_The data:_
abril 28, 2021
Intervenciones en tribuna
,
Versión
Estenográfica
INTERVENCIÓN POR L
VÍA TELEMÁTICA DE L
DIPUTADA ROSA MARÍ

==

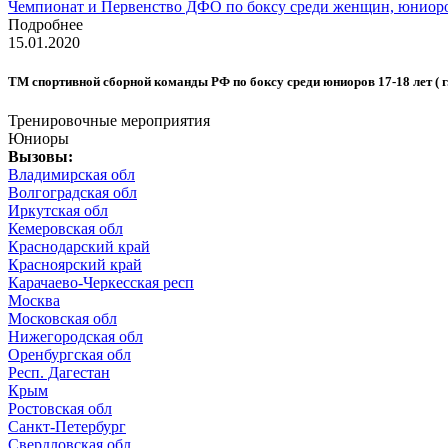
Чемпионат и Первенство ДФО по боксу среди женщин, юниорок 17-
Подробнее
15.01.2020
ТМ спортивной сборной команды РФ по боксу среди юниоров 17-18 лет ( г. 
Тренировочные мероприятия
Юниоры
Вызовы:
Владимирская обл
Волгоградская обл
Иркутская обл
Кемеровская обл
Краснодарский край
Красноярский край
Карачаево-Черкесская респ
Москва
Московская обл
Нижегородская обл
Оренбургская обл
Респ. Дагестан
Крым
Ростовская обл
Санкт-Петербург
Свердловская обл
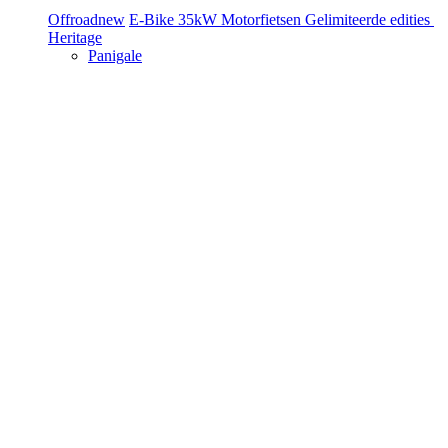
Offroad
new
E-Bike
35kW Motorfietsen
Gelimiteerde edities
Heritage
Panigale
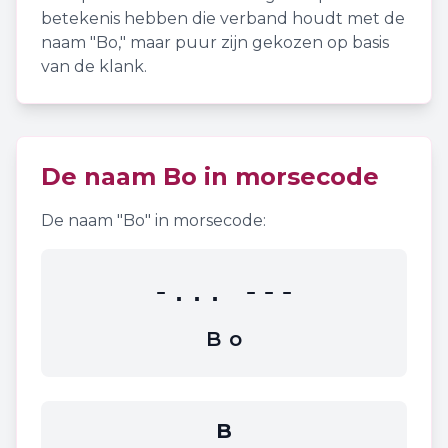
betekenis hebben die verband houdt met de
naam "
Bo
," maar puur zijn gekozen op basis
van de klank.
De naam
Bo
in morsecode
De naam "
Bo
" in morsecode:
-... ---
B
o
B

...

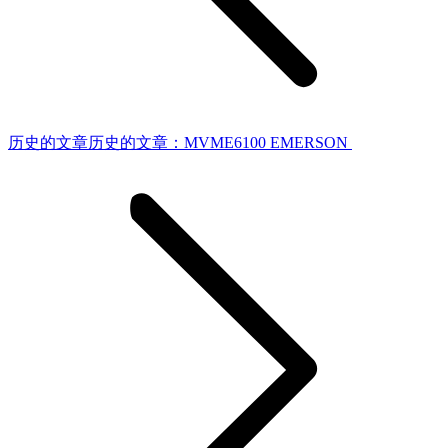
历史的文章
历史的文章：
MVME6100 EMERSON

_Task details:_ Show all lines above holding the word "среди".

_Answer to the exercise:_
Чемпионат и Первенство ДФО по боксу среди женщин, юниорок 17-
ТМ спортивной сборной команды РФ по боксу среди юниоров 17-18 лет ( г. 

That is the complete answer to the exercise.